### GIVEN DATA
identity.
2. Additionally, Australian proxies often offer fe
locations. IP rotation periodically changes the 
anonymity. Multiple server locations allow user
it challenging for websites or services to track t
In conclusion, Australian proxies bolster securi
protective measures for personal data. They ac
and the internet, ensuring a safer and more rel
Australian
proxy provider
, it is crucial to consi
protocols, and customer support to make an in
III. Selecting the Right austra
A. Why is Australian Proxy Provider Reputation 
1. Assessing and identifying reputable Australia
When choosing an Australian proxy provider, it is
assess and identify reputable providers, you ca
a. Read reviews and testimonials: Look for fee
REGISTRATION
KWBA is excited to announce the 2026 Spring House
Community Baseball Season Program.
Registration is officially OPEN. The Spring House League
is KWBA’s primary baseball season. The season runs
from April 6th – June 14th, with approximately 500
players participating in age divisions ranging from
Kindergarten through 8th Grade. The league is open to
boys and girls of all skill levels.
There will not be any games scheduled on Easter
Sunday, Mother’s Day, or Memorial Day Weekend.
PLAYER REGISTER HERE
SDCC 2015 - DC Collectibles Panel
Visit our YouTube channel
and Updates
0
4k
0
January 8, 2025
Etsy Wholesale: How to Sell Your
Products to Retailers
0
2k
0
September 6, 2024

--

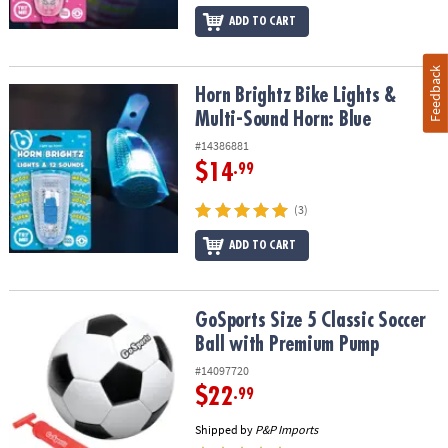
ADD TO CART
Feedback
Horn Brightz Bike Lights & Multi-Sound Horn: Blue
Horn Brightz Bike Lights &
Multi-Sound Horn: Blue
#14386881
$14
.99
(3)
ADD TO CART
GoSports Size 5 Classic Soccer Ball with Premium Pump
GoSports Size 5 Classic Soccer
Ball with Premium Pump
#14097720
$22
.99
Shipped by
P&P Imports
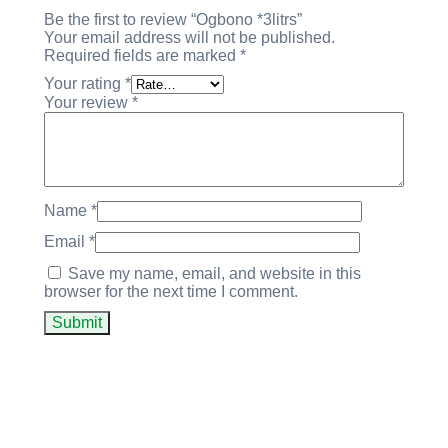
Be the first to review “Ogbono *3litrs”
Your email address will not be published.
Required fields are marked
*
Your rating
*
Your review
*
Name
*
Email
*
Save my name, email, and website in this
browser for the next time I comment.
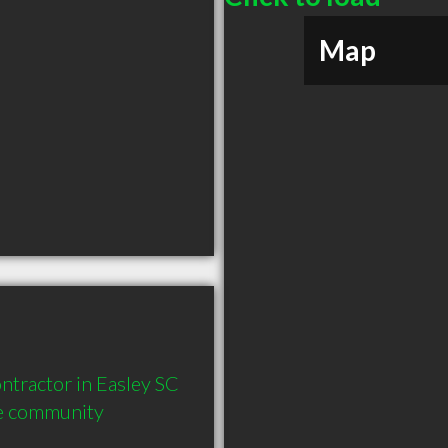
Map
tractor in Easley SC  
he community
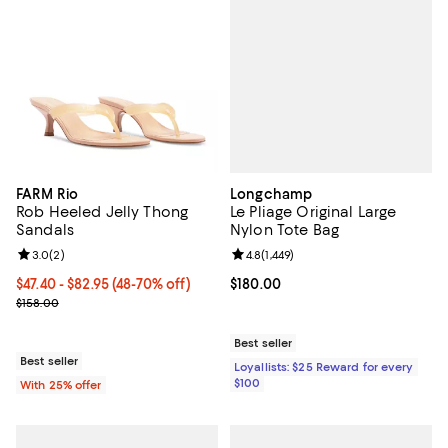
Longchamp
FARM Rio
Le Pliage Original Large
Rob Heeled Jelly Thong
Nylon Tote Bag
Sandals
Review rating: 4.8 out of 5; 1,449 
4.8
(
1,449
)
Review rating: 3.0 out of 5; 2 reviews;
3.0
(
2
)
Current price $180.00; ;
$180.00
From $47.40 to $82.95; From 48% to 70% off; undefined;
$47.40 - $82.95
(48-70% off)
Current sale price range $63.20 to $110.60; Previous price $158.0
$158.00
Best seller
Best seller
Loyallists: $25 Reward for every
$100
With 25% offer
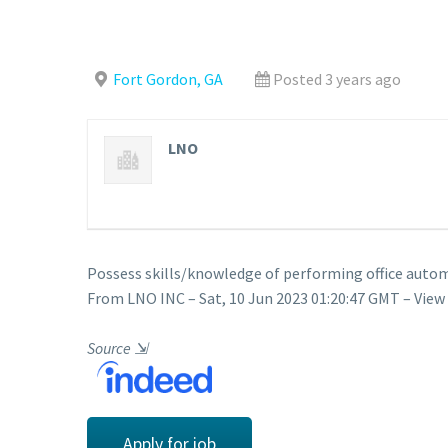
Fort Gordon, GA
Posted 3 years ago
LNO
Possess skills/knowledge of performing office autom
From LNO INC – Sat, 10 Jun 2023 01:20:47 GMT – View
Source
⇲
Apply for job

### THE PROBLEM
Reproduce the data above exactly, but only the lines from the one showing "(48-70% off)" through the one showing "From LNO INC", with both ends kept and the pictures left out.

### SOLUTION TO THE EXERCISE
(48-70% off)
Current sale price range $63.20 to $110.60; Previous price $158.0
$158.00
Best seller
Best seller
Loyallists: $25 Reward for every
$100
With 25% offer
Fort Gordon, GA
Posted 3 years ago
LNO
Possess skills/knowledge of performing office autom
From LNO INC – Sat, 10 Jun 2023 01:20:47 GMT – View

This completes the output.